**HOW TO COMPLETE THIS TASK:** For the entries below, return every line from the top through the line with "Michel Aubry" exactly as it stands, omitting pictures.

Start of RECORDS FOR THIS EXERCISE

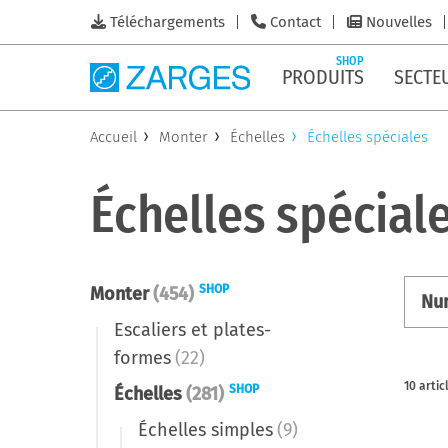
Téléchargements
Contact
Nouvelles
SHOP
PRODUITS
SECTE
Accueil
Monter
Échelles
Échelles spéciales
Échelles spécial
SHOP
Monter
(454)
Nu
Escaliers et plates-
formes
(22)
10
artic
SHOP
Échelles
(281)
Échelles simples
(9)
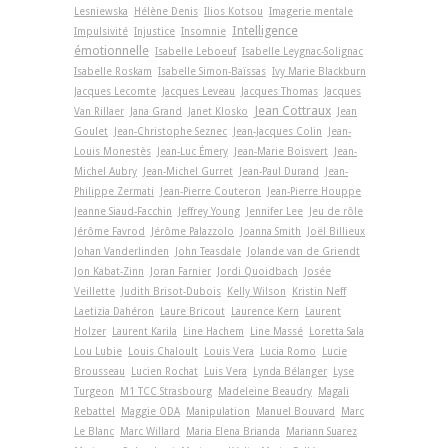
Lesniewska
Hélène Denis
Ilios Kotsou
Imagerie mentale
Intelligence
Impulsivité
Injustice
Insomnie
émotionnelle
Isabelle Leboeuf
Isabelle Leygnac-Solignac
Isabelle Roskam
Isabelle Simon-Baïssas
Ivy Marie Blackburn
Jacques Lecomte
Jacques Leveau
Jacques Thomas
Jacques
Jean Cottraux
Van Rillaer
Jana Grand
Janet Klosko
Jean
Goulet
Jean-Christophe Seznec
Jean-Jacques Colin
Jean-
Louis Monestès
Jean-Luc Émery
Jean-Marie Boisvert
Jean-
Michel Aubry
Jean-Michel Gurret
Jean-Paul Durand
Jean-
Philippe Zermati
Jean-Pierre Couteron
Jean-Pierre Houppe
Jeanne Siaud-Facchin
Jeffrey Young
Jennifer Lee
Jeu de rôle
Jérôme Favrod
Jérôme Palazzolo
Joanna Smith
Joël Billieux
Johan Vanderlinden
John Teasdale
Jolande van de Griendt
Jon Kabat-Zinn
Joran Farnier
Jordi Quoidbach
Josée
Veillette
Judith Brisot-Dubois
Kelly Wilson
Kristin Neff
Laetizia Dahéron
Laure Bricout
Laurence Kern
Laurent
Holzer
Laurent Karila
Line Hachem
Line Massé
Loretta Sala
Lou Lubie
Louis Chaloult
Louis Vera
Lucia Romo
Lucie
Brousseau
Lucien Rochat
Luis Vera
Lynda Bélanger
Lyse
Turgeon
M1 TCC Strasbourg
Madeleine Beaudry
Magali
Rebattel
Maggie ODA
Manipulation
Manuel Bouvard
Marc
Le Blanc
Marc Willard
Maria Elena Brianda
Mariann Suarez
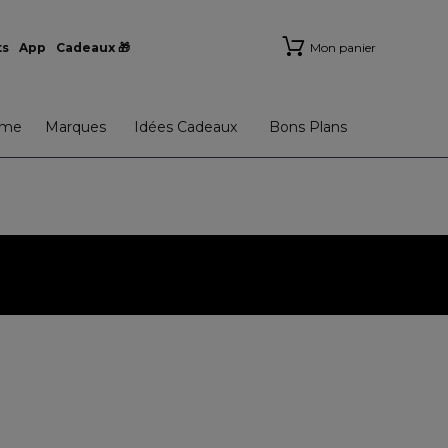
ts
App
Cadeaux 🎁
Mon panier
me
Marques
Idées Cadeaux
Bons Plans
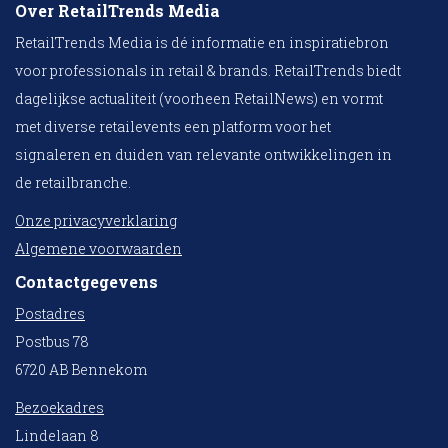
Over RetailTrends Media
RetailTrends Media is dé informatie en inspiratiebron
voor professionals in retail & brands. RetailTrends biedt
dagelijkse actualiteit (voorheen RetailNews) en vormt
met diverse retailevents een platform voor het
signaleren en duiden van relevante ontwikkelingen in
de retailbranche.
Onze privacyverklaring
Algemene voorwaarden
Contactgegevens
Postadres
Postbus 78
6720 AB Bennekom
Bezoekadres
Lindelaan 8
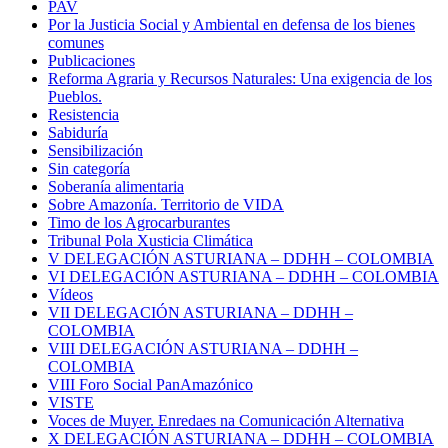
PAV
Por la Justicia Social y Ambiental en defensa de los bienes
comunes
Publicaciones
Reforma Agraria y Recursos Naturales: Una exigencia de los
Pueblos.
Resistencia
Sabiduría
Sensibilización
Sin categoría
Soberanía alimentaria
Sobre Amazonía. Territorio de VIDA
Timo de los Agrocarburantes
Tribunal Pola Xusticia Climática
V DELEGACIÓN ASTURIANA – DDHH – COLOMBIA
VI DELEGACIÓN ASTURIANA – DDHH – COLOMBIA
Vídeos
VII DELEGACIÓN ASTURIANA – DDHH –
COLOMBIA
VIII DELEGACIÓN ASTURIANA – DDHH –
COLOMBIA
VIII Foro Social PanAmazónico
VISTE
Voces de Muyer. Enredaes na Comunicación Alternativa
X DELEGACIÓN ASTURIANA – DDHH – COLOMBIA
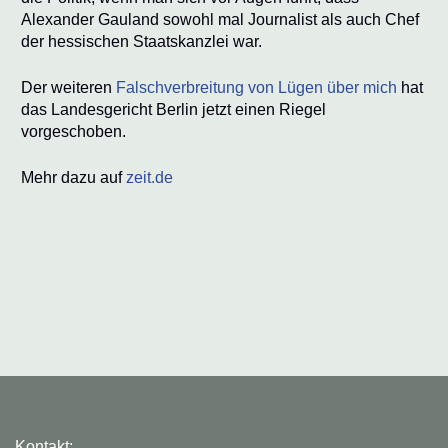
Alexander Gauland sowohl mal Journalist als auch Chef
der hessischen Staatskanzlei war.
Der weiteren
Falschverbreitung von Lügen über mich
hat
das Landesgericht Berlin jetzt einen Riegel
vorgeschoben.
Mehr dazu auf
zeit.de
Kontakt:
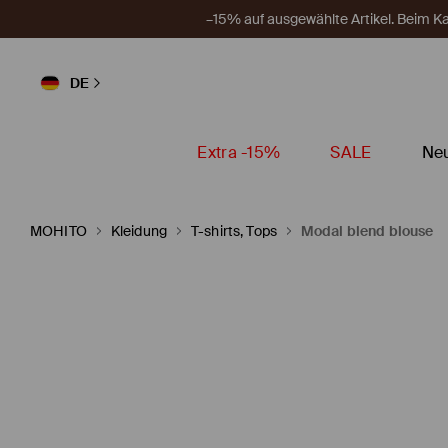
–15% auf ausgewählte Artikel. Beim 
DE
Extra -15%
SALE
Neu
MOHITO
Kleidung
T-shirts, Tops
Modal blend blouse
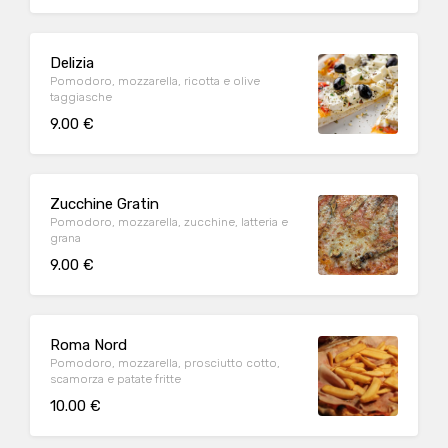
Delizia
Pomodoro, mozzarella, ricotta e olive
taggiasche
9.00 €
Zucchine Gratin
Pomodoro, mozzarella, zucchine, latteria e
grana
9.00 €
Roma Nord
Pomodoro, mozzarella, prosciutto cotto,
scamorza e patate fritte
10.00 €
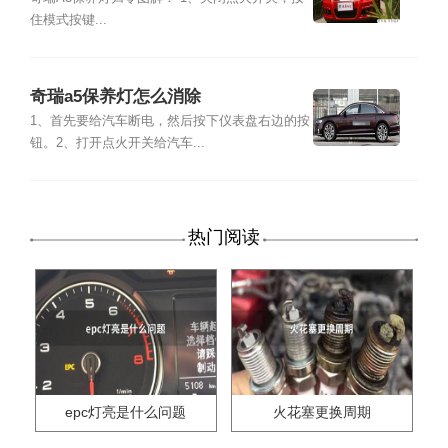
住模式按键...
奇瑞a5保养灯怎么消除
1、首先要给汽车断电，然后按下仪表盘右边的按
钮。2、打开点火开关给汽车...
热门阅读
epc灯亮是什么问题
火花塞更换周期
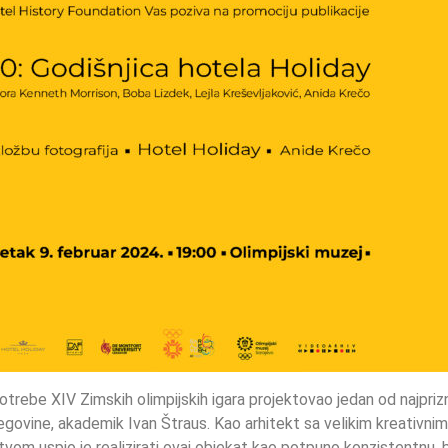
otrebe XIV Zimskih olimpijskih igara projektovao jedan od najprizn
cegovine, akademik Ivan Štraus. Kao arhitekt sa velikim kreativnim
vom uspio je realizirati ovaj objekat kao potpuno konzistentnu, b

End of RECORDS FOR THIS EXERCISE

**TASK RESPONSE:**
Téléchargements
Contact
Nouvelles
SHOP
PRODUITS
SECTE
Accueil
Monter
Échelles
Échelles spéciales
Échelles spécial
SHOP
Monter
(454)
Nu
Escaliers et plates-
formes
(22)
10
artic
SHOP
Échelles
(281)
Échelles simples
(9)
Lesniewska
Hélène Denis
Ilios Kotsou
Imagerie mentale
Intelligence
Impulsivité
Injustice
Insomnie
émotionnelle
Isabelle Leboeuf
Isabelle Leygnac-Solignac
Isabelle Roskam
Isabelle Simon-Baïssas
Ivy Marie Blackburn
Jacques Lecomte
Jacques Leveau
Jacques Thomas
Jacques
Jean Cottraux
Van Rillaer
Jana Grand
Janet Klosko
Jean
Goulet
Jean-Christophe Seznec
Jean-Jacques Colin
Jean-
Louis Monestès
Jean-Luc Émery
Jean-Marie Boisvert
Jean-
Michel Aubry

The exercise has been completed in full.